▼

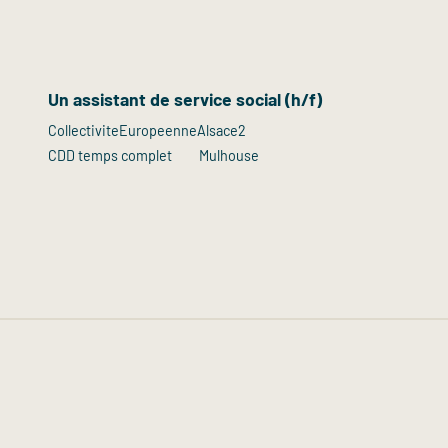
Un assistant de service social (h/f)
CollectiviteEuropeenneAlsace2
CDD temps complet
Mulhouse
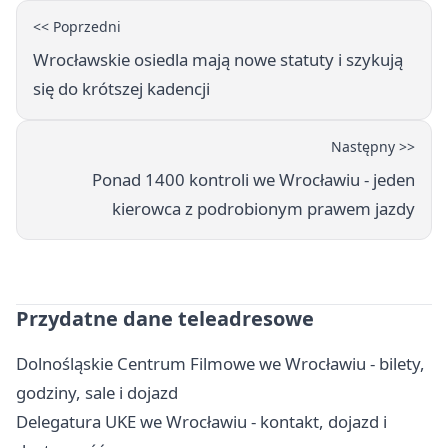
<< Poprzedni
Wrocławskie osiedla mają nowe statuty i szykują
się do krótszej kadencji
Następny >>
Ponad 1400 kontroli we Wrocławiu - jeden
kierowca z podrobionym prawem jazdy
Przydatne dane teleadresowe
Dolnośląskie Centrum Filmowe we Wrocławiu - bilety,
godziny, sale i dojazd
Delegatura UKE we Wrocławiu - kontakt, dojazd i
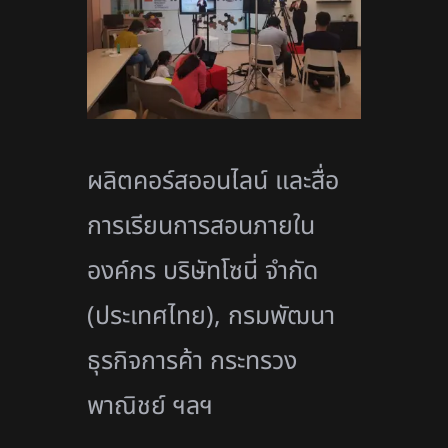
ผลิตคอร์สออนไลน์ และสื่อ
การเรียนการสอนภายใน
องค์กร บริษัทโซนี่ จำกัด
(ประเทศไทย), กรมพัฒนา
ธุรกิจการค้า กระทรวง
พาณิชย์ ฯลฯ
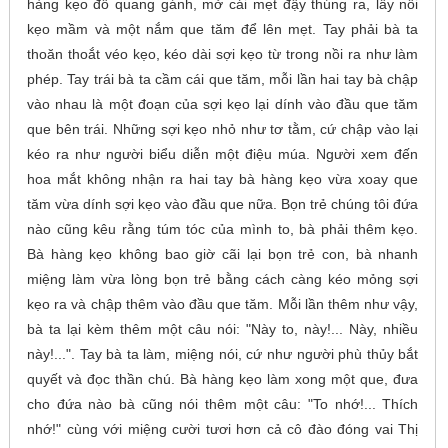
hàng kẹo đỗ quang gánh, mở cái mẹt đậy thúng ra, lấy nồi
kẹo mầm và một nắm que tăm để lên mẹt. Tay phải bà ta
thoăn thoắt véo kẹo, kéo dài sợi kẹo từ trong nồi ra như làm
phép. Tay trái bà ta cầm cái que tăm, mỗi lần hai tay bà chập
vào nhau là một đoạn của sợi kẹo lại dính vào đầu que tăm
que bên trái. Những sợi kẹo nhỏ như tơ tằm, cứ chập vào lại
kéo ra như người biểu diễn một điệu múa. Người xem đến
hoa mắt không nhận ra hai tay bà hàng kẹo vừa xoay que
tăm vừa dính sợi kẹo vào đầu que nữa. Bọn trẻ chúng tôi đứa
nào cũng kêu rằng túm tóc của mình to, bà phải thêm kẹo.
Bà hàng kẹo không bao giờ cãi lại bọn trẻ con, bà nhanh
miệng làm vừa lòng bọn trẻ bằng cách càng kéo mỏng sợi
kẹo ra và chập thêm vào đầu que tăm. Mỗi lần thêm như vậy,
bà ta lại kèm thêm một câu nói: "Này to, này!... Này, nhiều
này!...". Tay bà ta làm, miệng nói, cứ như người phù thủy bắt
quyết và đọc thần chú. Bà hàng kẹo làm xong một que, đưa
cho đứa nào bà cũng nói thêm một câu: "To nhớ!... Thích
nhớ!" cùng với miệng cười tươi hơn cả cô đào đóng vai Thị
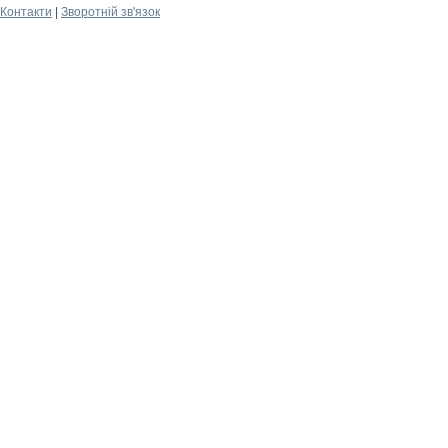
Контакти
|
Зворотній зв'язок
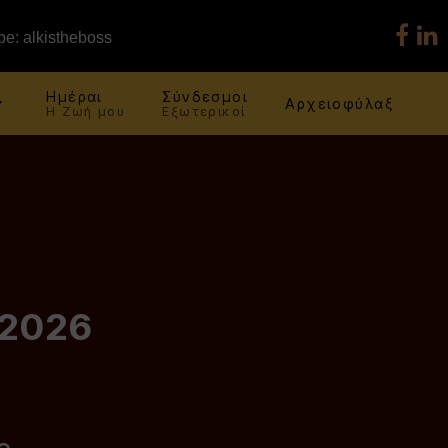
e: alkistheboss
Ημέραι
Σύνδεσμοι
Αρχειοφύλαξ
Η Ζωή μου
Εξωτερικοί
 2026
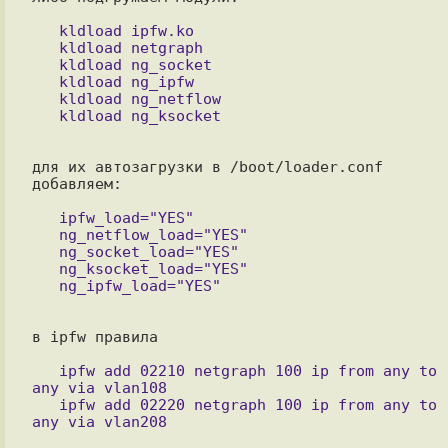
   kldload ipfw.ko

   kldload netgraph

   kldload ng_socket

   kldload ng_ipfw

   kldload ng_netflow

для их автозагрузки в /boot/loader.conf 
добавляем: 

   ipfw_load="YES"

   ng_netflow_load="YES"

   ng_socket_load="YES"

   ng_ksocket_load="YES"

в ipfw правила

   ipfw add 02210 netgraph 100 ip from any to 
any via vlan108

   ipfw add 02220 netgraph 100 ip from any to 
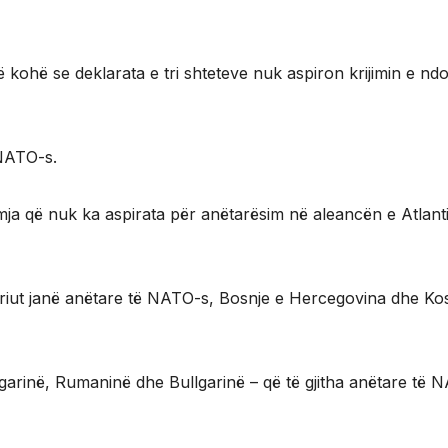
ë kohë se deklarata e tri shteteve nuk aspiron krijimin e nd
 NATO-s.
ja që nuk ka aspirata për anëtarësim në aleancën e Atlant
eriut janë anëtare të NATO-s, Bosnje e Hercegovina dhe K
garinë, Rumaninë dhe Bullgarinë – që të gjitha anëtare të 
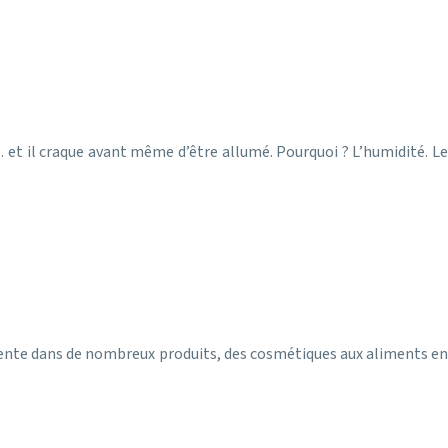
et il craque avant même d’être allumé. Pourquoi ? L’humidité. Le
sente dans de nombreux produits, des cosmétiques aux aliments en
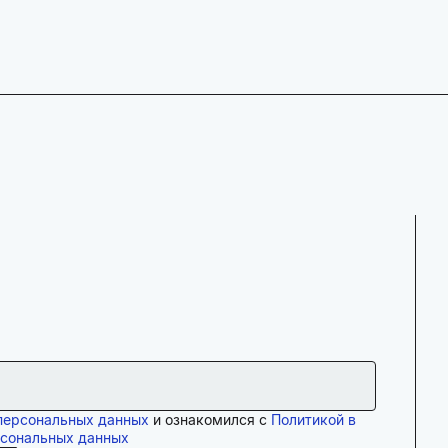
персональных данных
и ознакомился с
Политикой в
рсональных данных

▲

■ **Aim of the exercise**
Write the records above out again exactly, but not the pictures.

■ **Response area**
Un assistant de service social (h/f)
CollectiviteEuropeenneAlsace2
CDD temps complet
Mulhouse
<< Poprzedni
Wrocławskie osiedla mają nowe statuty i szykują
się do krótszej kadencji
Następny >>
Ponad 1400 kontroli we Wrocławiu - jeden
kierowca z podrobionym prawem jazdy
Przydatne dane teleadresowe
Dolnośląskie Centrum Filmowe we Wrocławiu - bilety,
godziny, sale i dojazd
Delegatura UKE we Wrocławiu - kontakt, dojazd i
ผลิตคอร์สออนไลน์ และสื่อ
การเรียนการสอนภายใน
องค์กร บริษัทโซนี่ จำกัด
(ประเทศไทย), กรมพัฒนา
ธุรกิจการค้า กระทรวง
พาณิชย์ ฯลฯ
hàng kẹo đỗ quang gánh, mở cái mẹt đậy thúng ra, lấy nồi
kẹo mầm và một nắm que tăm để lên mẹt. Tay phải bà ta
thoăn thoắt véo kẹo, kéo dài sợi kẹo từ trong nồi ra như làm
phép. Tay trái bà ta cầm cái que tăm, mỗi lần hai tay bà chập
vào nhau là một đoạn của sợi kẹo lại dính vào đầu que tăm
que bên trái. Những sợi kẹo nhỏ như tơ tằm, cứ chập vào lại
kéo ra như người biểu diễn một điệu múa. Người xem đến
hoa mắt không nhận ra hai tay bà hàng kẹo vừa xoay que
tăm vừa dính sợi kẹo vào đầu que nữa. Bọn trẻ chúng tôi đứa
nào cũng kêu rằng túm tóc của mình to, bà phải thêm kẹo.
Bà hàng kẹo không bao giờ cãi lại bọn trẻ con, bà nhanh
miệng làm vừa lòng bọn trẻ bằng cách càng kéo mỏng sợi
kẹo ra và chập thêm vào đầu que tăm. Mỗi lần thêm như vậy,
bà ta lại kèm thêm một câu nói: "Này to, này!... Này, nhiều
này!...". Tay bà ta làm, miệng nói, cứ như người phù thủy bắt
quyết và đọc thần chú. Bà hàng kẹo làm xong một que, đưa
cho đứa nào bà cũng nói thêm một câu: "To nhớ!... Thích
nhớ!" cùng với miệng cười tươi hơn cả cô đào đóng vai Thị
Контакти
|
Зворотній зв'язок
e: alkistheboss
Ημέραι
Σύνδεσμοι
Αρχειοφύλαξ
Η Ζωή μου
Εξωτερικοί
 2026
   kldload ipfw.ko

   kldload netgraph

   kldload ng_socket

   kldload ng_ipfw

   kldload ng_netflow

для их автозагрузки в /boot/loader.conf 
добавляем: 

   ipfw_load="YES"

   ng_netflow_load="YES"

   ng_socket_load="YES"

   ng_ksocket_load="YES"

в ipfw правила

   ipfw add 02210 netgraph 100 ip from any to 
any via vlan108

   ipfw add 02220 netgraph 100 ip from any to 
ë kohë se deklarata e tri shteteve nuk aspiron krijimin e nd
 NATO-s.
ja që nuk ka aspirata për anëtarësim në aleancën e Atlant
eriut janë anëtare të NATO-s, Bosnje e Hercegovina dhe K
garinë, Rumaninë dhe Bullgarinë – që të gjitha anëtare të 
et il craque avant même d’être allumé. Pourquoi ? L’humidité. Le
sente dans de nombreux produits, des cosmétiques aux aliments en
персональных данных
и ознакомился с
Политикой в
рсональных данных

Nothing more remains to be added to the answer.